Start of RECORDS SUPPLIED

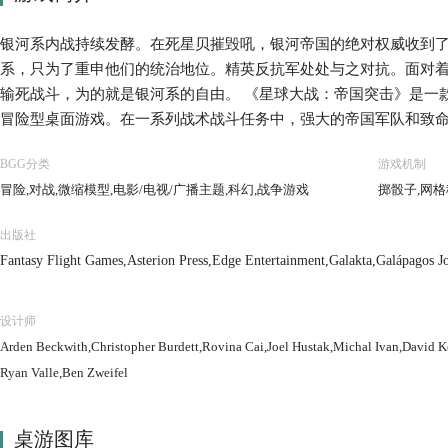
银河系内战持续发酵。在死星贝摧毁吼，银河帝国的绝对权威收到
系，只为了重申他们的统治地位。精英反抗军处处与之对抗。面对
输死战斗，为的就是银河系的自由。 《星球大战：帝国突击》是一款
冒险型桌面游戏。在一系列战术战斗任务中，强大的帝国军队和致
抗。标志性人物比如达斯-维达和汉-索洛等角色也将出现在传奇性
BGG分类
游戏机制
帝国与反抗军之间的对抗进程，直至最高潮的终极决战。 另外，特
冒险,对战,微缩模型,电影/电视/广播主题,科幻,战争游戏
掷骰子,网格
进行独立的战术任务游戏，大家可以重现星球大战传奇中的史诗场景
戏中包含34个塑料模型，超过200多张卡牌，50多个模块化地图
出版社
一个亲自改变遥远未来的银河系命运的机会。
Fantasy Flight Games,Asterion Press,Edge Entertainment,Galakta,Galápagos Jo
设计师
Arden Beckwith,Christopher Burdett,Rovina Cai,Joel Hustak,Michal Ivan,David
Ryan Valle,Ben Zweifel
桌游图库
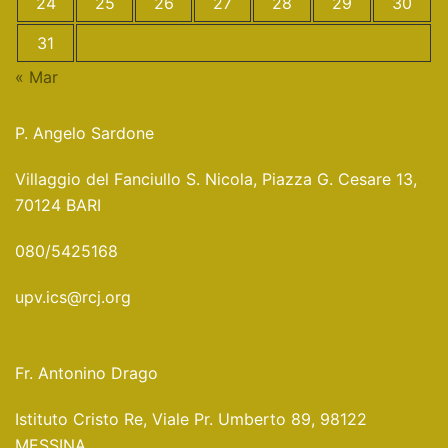
24
25
26
27
28
29
30
31
« Mar
P. Angelo Sardone
Villaggio del Fanciullo S. Nicola, Piazza G. Cesare 13,
70124 BARI
080/5425168
upv.ics@rcj.org
Fr. Antonino Drago
Istituto Cristo Re, Viale Pr. Umberto 89, 98122
MESSINA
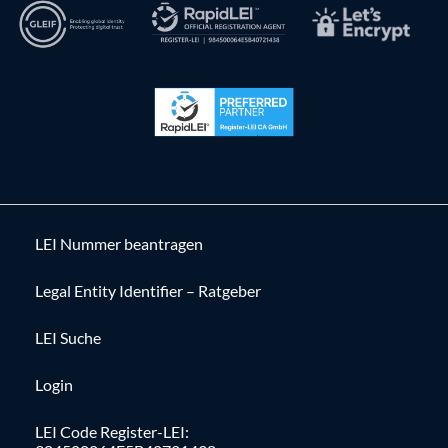
LEI Nummer beantragen
Legal Entity Identifier – Ratgeber
LEI Suche
Login
LEI Code Register-LEI:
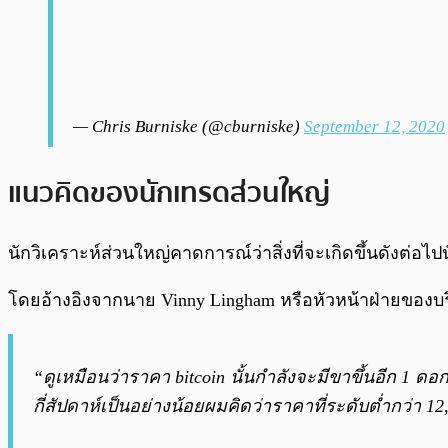
— Chris Burniske (@cburniske)
September 12, 2020
แนวคิดของนักเทรดส่วนใหญ่
นักวิเคราะห์ส่วนใหญ่คาดการณ์ว่าสิ่งที่จะเกิดขึ้นดังต่อไปน
โดยอ้างอิงจากนาย Vinny Lingham หรือหัวหน้าฝ่ายของบริษ
“ดูเหมือนว่าราคา bitcoin นั้นกำลังจะมีขาขึ้นอีก 1 ด
กี่สัปดาห์เป็นอย่างน้อยผมคิดว่าราคาที่ระดับต่ำกว่า 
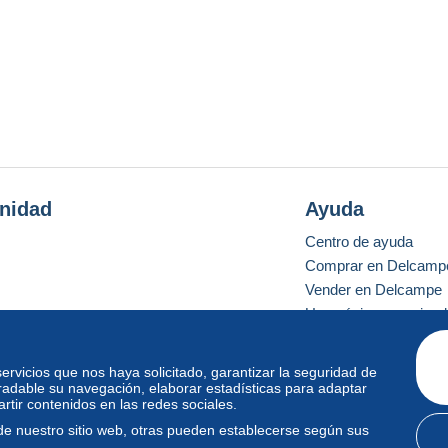
nidad
Ayuda
Centro de ayuda
Comprar en Delcamp
Vender en Delcampe
Una página securizad
 servicios que nos haya solicitado, garantizar la seguridad de
radable su navegación, elaborar estadísticas para adaptar
o estándar
tir contenidos en las redes sociales.
de nuestro sitio web, otras pueden establecerse según sus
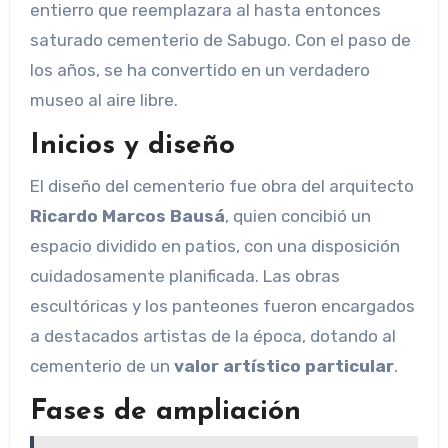
entierro que reemplazara al hasta entonces
saturado cementerio de Sabugo. Con el paso de
los años, se ha convertido en un verdadero
museo al aire libre.
Inicios y diseño
El diseño del cementerio fue obra del arquitecto
Ricardo Marcos Bausá
, quien concibió un
espacio dividido en patios, con una disposición
cuidadosamente planificada. Las obras
escultóricas y los panteones fueron encargados
a destacados artistas de la época, dotando al
cementerio de un
valor artístico particular
.
Fases de ampliación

End of RECORDS SUPPLIED

§ WHAT THE TASK REQUIRES: Leave out the pictures, and write out all the remaining data above exactly.

§ EXERCISE RESPONSE:
银河系内战持续发酵。在死星贝摧毁吼，银河帝国的绝对权威收到
系，只为了重申他们的统治地位。精英反抗军处处与之对抗。面对
输死战斗，为的就是银河系的自由。 《星球大战：帝国突击》是一款
冒险型桌面游戏。在一系列战术战斗任务中，强大的帝国军队和致
抗。标志性人物比如达斯-维达和汉-索洛等角色也将出现在传奇性
BGG分类
游戏机制
帝国与反抗军之间的对抗进程，直至最高潮的终极决战。 另外，特
冒险,对战,微缩模型,电影/电视/广播主题,科幻,战争游戏
掷骰子,网格
进行独立的战术任务游戏，大家可以重现星球大战传奇中的史诗场景
戏中包含34个塑料模型，超过200多张卡牌，50多个模块化地图
出版社
一个亲自改变遥远未来的银河系命运的机会。
Fantasy Flight Games,Asterion Press,Edge Entertainment,Galakta,Galápagos Jo
设计师
Arden Beckwith,Christopher Burdett,Rovina Cai,Joel Hustak,Michal Ivan,David
Ryan Valle,Ben Zweifel
桌游图库
24
25
26
27
28
29
30
31
« Mar
P. Angelo Sardone
Villaggio del Fanciullo S. Nicola, Piazza G. Cesare 13,
70124 BARI
080/5425168
upv.ics@rcj.org
Fr. Antonino Drago
Istituto Cristo Re, Viale Pr. Umberto 89, 98122
MESSINA
LEI Nummer beantragen
Legal Entity Identifier – Ratgeber
LEI Suche
Login
LEI Code Register-LEI:
— Chris Burniske (@cburniske)
September 12, 2020
แนวคิดของนักเทรดส่วนใหญ่
นักวิเคราะห์ส่วนใหญ่คาดการณ์ว่าสิ่งที่จะเกิดขึ้นดังต่อไปน
โดยอ้างอิงจากนาย Vinny Lingham หรือหัวหน้าฝ่ายของบริษ
“ดูเหมือนว่าราคา bitcoin นั้นกำลังจะมีขาขึ้นอีก 1 ด
กี่สัปดาห์เป็นอย่างน้อยผมคิดว่าราคาที่ระดับต่ำกว่า 
nidad
Ayuda
Centro de ayuda
Comprar en Delcamp
Vender en Delcampe
Una página securizad
 servicios que nos haya solicitado, garantizar la seguridad de
radable su navegación, elaborar estadísticas para adaptar
o estándar
tir contenidos en las redes sociales.
de nuestro sitio web, otras pueden establecerse según sus
entierro que reemplazara al hasta entonces
saturado cementerio de Sabugo. Con el paso de
los años, se ha convertido en un verdadero
museo al aire libre.
Inicios y diseño
El diseño del cementerio fue obra del arquitecto
Ricardo Marcos Bausá
, quien concibió un
espacio dividido en patios, con una disposición
cuidadosamente planificada. Las obras
escultóricas y los panteones fueron encargados
a destacados artistas de la época, dotando al
cementerio de un
valor artístico particular
.
Fases de ampliación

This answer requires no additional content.